Coding Agent Skills Need Live Documentation, Not Cached Product Knowledge

Marc KlingenAI EngineerWednesday, May 20, 202613 min read

Marc Klingen of Langfuse argues that coding agents can add observability, but often do it first from stale model memory, producing broken or incomplete instrumentation before recovering through current documentation. In a talk on building a Langfuse skill for Claude Code, he says the fix is not to stuff more product knowledge into the agent, but to give it reliable ways to find live docs, expose its intermediate work in traces, and evaluate changes against realistic repositories. The same work, he warns, creates new risks when optimization loops reward shorter paths and remove the documentation-fetching and approval steps that make the skill reliable.

The failure mode is not that coding agents cannot add observability. It is that they add the wrong version first

Marc Klingen described Langfuse’s agent skill as a response to a specific pattern: coding agents could already implement Langfuse instrumentation, but they tended to do it through stale model memory, recover only after hitting errors, and produce a non-optimal setup.

Langfuse’s own documentation footprint makes the problem harder. Klingen said the docs now span 478 “content dense” markdown files across five feature areas. The product has gone through three major updates, and its flexibility means there is no single correct implementation path for every application. Langfuse’s position, as he framed it, has been deliberately infrastructure-oriented rather than opinionated: teams can trace, evaluate, and customize workflows in many different ways. That flexibility is useful when agents can adapt implementation to each codebase. It is a liability when the agent is guessing from pre-training context.

478

documentation pages Langfuse says its skill helps agents navigate

The concrete example was Claude Code. Asked to add Langfuse tracing to a project, it could eventually get to a feasible implementation. But the first attempt relied on outdated pre-training context. The agent then tried to verify the instrumentation, found that it did not work, fetched current implementation information from the web, and corrected itself. Klingen’s diagnosis was threefold: the model had outdated training data, the setup was not optimized for the user’s application, and the path was slow because the agent first implemented instrumentation in a broken or outdated way and then repaired it.

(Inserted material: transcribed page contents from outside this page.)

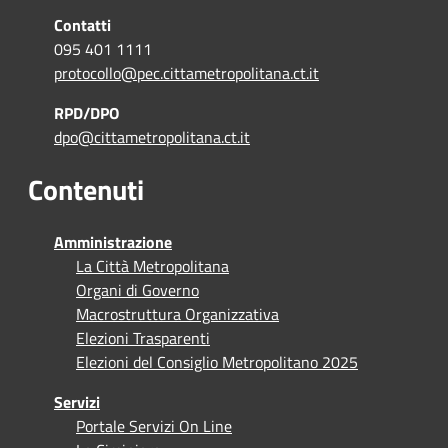
Contatti
095 401 1111
protocollo@pec.cittametropolitana.ct.it
RPD/DPO
dpo@cittametropolitana.ct.it
Contenuti
Amministrazione
La Città Metropolitana
Organi di Governo
Macrostruttura Organizzativa
Elezioni Trasparenti
Elezioni del Consiglio Metropolitano 2025
Servizi
Portale Servizi On Line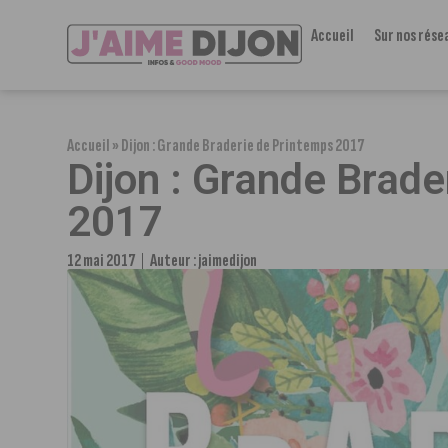
Accueil
Sur nos rése
Accueil
»
Dijon : Grande Braderie de Printemps 2017
Dijon : Grande Brade
2017
12 mai 2017
Auteur :
jaimedijon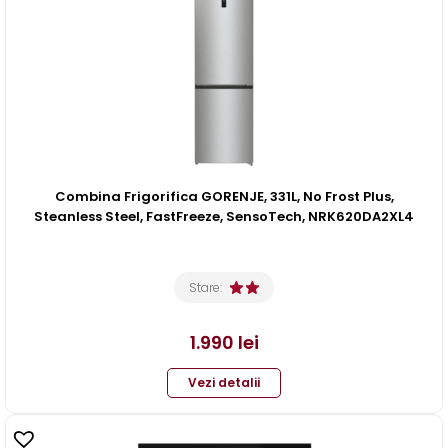
Combina Frigorifica GORENJE, 331L, No Frost Plus,
Steanless Steel, FastFreeze, SensoTech, NRK620DA2XL4
Stare:
1.990
lei
Vezi detalii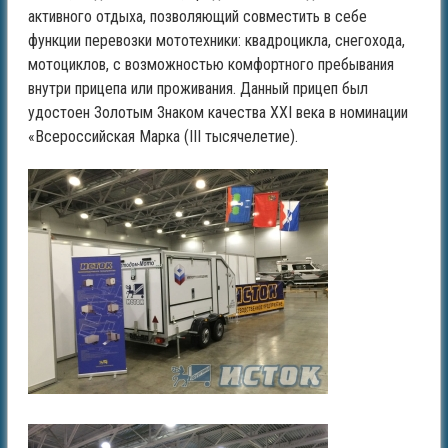
активного отдыха, позволяющий совместить в себе
функции перевозки мототехники: квадроцикла, снегохода,
мотоциклов, с возможностью комфортного пребывания
внутри прицепа или проживания. Данный прицеп был
удостоен Золотым Знаком качества XXI века в номинации
«Всероссийская Марка (III тысячелетие).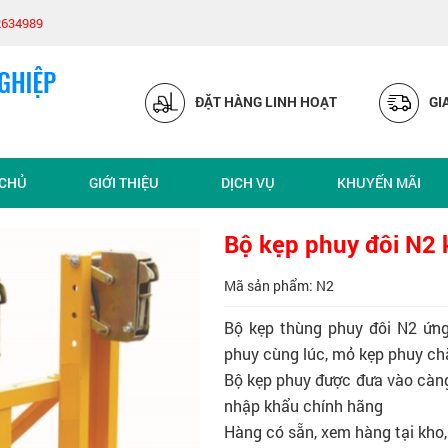
2634989
ĐẶT HÀNG LINH HOẠT
GI
 CHỦ
GIỚI THIỆU
DỊCH VỤ
KHUYẾN MÃI
Bộ kẹp phuy đôi N2 
Mã sản phẩm: N2
Bộ kẹp thùng phuy đôi N2 ứng
phuy cùng lúc, mỏ kẹp phuy ch
Bộ kẹp phuy được đưa vào càng
nhập khẩu chính hãng
Hàng có sẵn, xem hàng tại kho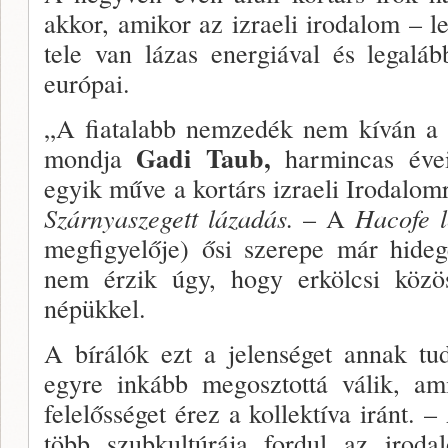
akkor, amikor az izraeli irodalom – l
tele van lázas ener­giával és legalá
európai.
„A fiatalabb nemzedék nem kíván a k
Gadi Taub,
mondja
harmincas éve
egyik műve a kortárs izraeli Irodalomr
Szárnyaszegett lázadás.
– A
Hacofe l
megfigyelője) ősi szerepe már hideg
nem érzik úgy, hogy erkölcsi közöss
népükkel.
A bírálók ezt a jelenséget annak tu
egyre inkább megosztottá válik, am
felelősséget érez a kollektíva iránt. 
több szubkultúrája fordul az iro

The initial trace also exposed a deeper observability gap. A “Claude Code only” trace captured two LLM calls in an agent, but not what the agent was actually doing. For a product whose purpose is agent observability, that was not enough. The goal of the Langfuse skill became: give users a Langfuse expert that can quickly set up observability, prompt management, and evaluations using current documentation and best practices, without requiring every user to talk directly to the Langfuse team.

The trace comparison made the improvement concrete. The “Claude Code only” trace was short, showing a simple pair of agent calls. The “Claude Code + Langfuse Skill” trace shown on Klingen’s slide was visibly more detailed, with repeated specialist retrieval steps, bash tool use, and evaluation entries for observability, prompt migration, and evals. Klingen described it as a “stark difference”: the skill changed not only the final setup path, but also the recorded execution shape, adding traceable retrieval, tool, and evaluation activity around the implementation.

Klingen framed skills as a middle ground between rigid workflows and open-ended agents. A workflow can be reliable when the path is known: route a password reset request to a password reset handler, for example. But if a user wants to reset a password and change an email address at the same time, separate routers begin to show their limits. An agent can cross domains, but without guidance it may wander. Skills are the “formalized shortcuts” that give an agent reliable paths without removing the agent’s ability to combine context and verify work.

Skills are kind of like a formalized shortcut to make things more reliable where you historically would have built a workflow.

Marc Klingen · Source

In Langfuse’s design, the skill does not simply cache a large copy of the docs. Its SKILL.md sets behavioral guidance, such as asking follow-up questions before making decisions when multiple implementation paths are possible. Separate reference files cover product modules such as observability, the Langfuse CLI, and prompt migration. From there, the agent can fetch current documentation, API specs, and other resources.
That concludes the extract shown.